De son côté, Rifaat al-Assad assure que sa fortune est « parfaitement licite ». Ses cinq avocats ont plaidé la relaxe.

Selon eux, il doit sa richesse à la générosité d’Abdallah, prince héritier puis roi d’Arabie Saoudite, qui l’aurait financé de manière continue entre les années 1980 et sa mort en 2015.

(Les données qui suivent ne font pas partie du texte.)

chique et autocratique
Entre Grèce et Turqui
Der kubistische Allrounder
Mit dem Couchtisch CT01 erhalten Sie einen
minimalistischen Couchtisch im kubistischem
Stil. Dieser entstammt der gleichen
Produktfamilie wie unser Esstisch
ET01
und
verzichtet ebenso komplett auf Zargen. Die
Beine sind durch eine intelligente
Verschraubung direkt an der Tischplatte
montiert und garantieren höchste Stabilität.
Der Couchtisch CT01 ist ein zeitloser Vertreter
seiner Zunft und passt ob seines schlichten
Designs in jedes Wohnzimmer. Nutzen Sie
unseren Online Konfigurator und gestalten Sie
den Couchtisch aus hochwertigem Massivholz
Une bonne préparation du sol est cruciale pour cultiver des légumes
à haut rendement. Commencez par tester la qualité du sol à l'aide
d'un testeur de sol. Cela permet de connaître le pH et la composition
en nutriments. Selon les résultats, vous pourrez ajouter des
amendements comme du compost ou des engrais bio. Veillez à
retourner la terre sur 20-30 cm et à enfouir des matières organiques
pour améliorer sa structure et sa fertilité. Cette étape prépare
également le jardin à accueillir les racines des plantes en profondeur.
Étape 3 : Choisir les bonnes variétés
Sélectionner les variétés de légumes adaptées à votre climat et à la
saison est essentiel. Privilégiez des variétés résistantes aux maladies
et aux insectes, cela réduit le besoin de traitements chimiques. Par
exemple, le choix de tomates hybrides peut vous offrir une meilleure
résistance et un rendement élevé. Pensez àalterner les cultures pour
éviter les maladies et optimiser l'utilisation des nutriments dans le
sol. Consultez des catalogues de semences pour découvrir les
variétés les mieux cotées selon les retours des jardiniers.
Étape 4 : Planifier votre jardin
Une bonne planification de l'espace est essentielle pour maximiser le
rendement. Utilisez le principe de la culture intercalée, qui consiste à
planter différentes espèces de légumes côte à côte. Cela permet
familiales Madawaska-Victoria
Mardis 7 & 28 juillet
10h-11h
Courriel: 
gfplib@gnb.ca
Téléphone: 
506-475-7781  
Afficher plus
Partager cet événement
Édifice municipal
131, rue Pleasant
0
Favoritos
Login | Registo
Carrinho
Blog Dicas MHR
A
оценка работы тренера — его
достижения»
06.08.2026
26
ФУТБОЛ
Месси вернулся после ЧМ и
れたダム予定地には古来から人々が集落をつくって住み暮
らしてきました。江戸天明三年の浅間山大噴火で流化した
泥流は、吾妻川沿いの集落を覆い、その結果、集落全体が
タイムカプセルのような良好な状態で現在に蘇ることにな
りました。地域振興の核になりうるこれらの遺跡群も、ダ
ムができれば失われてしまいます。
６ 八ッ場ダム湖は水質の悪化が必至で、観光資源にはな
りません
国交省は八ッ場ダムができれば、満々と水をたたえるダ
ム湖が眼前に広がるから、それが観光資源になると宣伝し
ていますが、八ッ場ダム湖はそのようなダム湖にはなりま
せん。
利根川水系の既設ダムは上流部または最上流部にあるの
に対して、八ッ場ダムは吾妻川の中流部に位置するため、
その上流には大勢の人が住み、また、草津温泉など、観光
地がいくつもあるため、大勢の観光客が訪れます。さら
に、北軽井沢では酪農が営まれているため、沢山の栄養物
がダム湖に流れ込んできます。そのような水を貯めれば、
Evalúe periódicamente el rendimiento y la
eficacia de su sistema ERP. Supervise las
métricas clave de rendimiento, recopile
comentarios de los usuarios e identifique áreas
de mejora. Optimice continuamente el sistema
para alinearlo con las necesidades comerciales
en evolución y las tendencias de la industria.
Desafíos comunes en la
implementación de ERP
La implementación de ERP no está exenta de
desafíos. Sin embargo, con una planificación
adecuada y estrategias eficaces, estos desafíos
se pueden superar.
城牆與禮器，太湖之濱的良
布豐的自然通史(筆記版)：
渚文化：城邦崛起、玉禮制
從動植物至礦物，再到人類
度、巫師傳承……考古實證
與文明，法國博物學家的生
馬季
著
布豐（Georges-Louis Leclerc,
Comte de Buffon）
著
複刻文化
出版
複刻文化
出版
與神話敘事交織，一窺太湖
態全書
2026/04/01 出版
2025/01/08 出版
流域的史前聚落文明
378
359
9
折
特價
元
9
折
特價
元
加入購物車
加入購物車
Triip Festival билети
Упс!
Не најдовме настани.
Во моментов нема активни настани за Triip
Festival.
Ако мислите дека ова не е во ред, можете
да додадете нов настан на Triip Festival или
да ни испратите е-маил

Ils ont notamment produit un chèque de 10 millions de dollars signé par Abdallah en 1984 jugé insuffisant par l’accusation, la preuve de trois virements tardifs, entre 2008 et 2010, et plusieurs attestations faisant état d’un soutien financier saoudien. La défense, qui a longuement ferraillé sur le plan juridique, considère par ailleurs qu’une grande partie du patrimoine français de Rifaat al-Assad n’est pas concernée par les poursuites. Outre la problématique des fonds syriens, l’accusation a également demandé sa condamnation pour blanchiment de fraude fiscale aggravée, listant plusieurs manquements fiscaux, et pour le travail dissimulé d’employés de maison. L’association Sherpa, à l’origine de cette procédure, a demandé 30.000 € de dommages et intérêts.

Décoré de la Légion d’honneur en France en 1986 pour services rendus, Rifaat al-Assad est menacé d’un procès en Espagne pour des soupçons bien plus vastes de biens mal acquis, et poursuivi en Suisse pour des crimes de guerre commis dans les années 1980.